Intelligent Transportation Systems: The Solution to Our Transportation Problems Today

Intelligent Transportation Systems: The Solution to Our Transportation Problems Today

NEW YORK, NY, November 26, 2008 - Last week, thousands of the world's leading transportation leaders, policy makers, and other industry professionals, gathered in New York City to experience the largest display of Intelligent Transportation Systems (ITS) ever at the at the 15th World Congress on ITS. Innovators from the public and private sectors, representing more than 45 different countries, had one common goal for this year's Congress: to show the world that intelligent transportation systems have the ability to save lives, time, money, and improve the environment today.

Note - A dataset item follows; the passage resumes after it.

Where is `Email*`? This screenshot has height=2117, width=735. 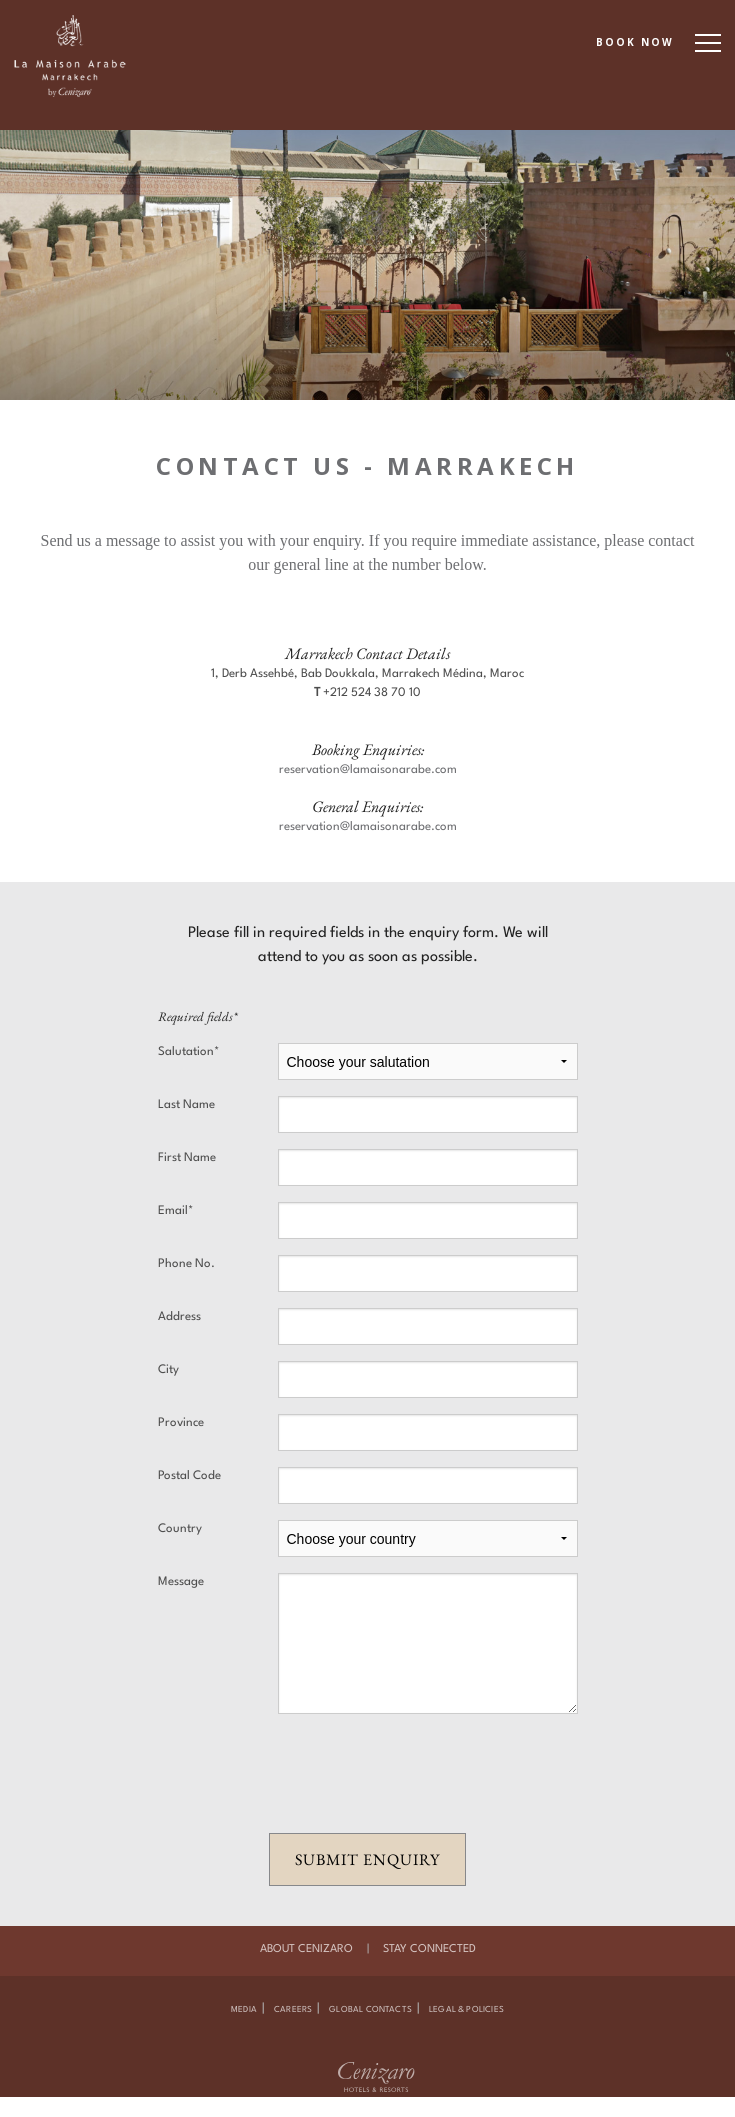 Email* is located at coordinates (175, 1211).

The World Congress rotates every year between the Americas, Europe, and Asia Pacific. Scott Belcher, President and CEO, ITS America, Hermann Meyer, CEO, ERTICO (ITS Europe), Monica Sundström, Chairman, ERTICO (ITS Europe), and Daisaburo Terajima, President, ITS Japan, all agreed that there is an international outcry for improvements to our transportation systems.
According to the CEOs, "Intelligent Transportation Systems offer solutions to help prevent accidents, reduce congestion, lower costs, and reduce emissions."
"New York City serves as a good example for cities that suffer from a challenging and complex transportation system and offers the ideal setting for the demonstration of how these technologies can improve traffic conditions," the leaders said in a joint statement. "Cooperation is key to implement Intelligent Transport Systems. The ITS World Congress achieved further cooperation and is a milestone for success."
In order to prepare for this year's World Congress on ITS, two Vehicle Infrastructure Integration (VII) test beds were constructed - one on the west side of Manhattan and other along the Long Island Expressway - in which buses equipped with the latest ITS technologies demonstrated numerous applications including in-vehicle signing, warnings, traffic signal timing, traveler information, construction alerts, and e-commerce. In order to show that these technologies can be applied today, the World Congress Organizing Committee left these technologies in place for future research and development.
In addition to the test beds and with the assistance of local authorities, the World Congress cordoned off shut down five blocks of 11th Avenue to allow major automakers to showcase the latest in ITS safety applications. These applications enable cars to talk to roads and each other in order to prevent accidents before they happen to help reduce congestion and prevent back-ups.
The exhibition hall, which covered more than 350,000 square feet of the Javits Center and highlighted 240 exhibiting companies, featured a Transportation Management Center (TMC) of the Future. This TMC collected data from the streets of New York and showed how this information is beneficial to reducing congestion, generating travel data, signal timing, and road condition warnings.
The World Congress may be over but the impact it has left on transportation certainly will not. Next year, the World Congress will be held in Stockholm, Sweden, from September 21-25, 2009.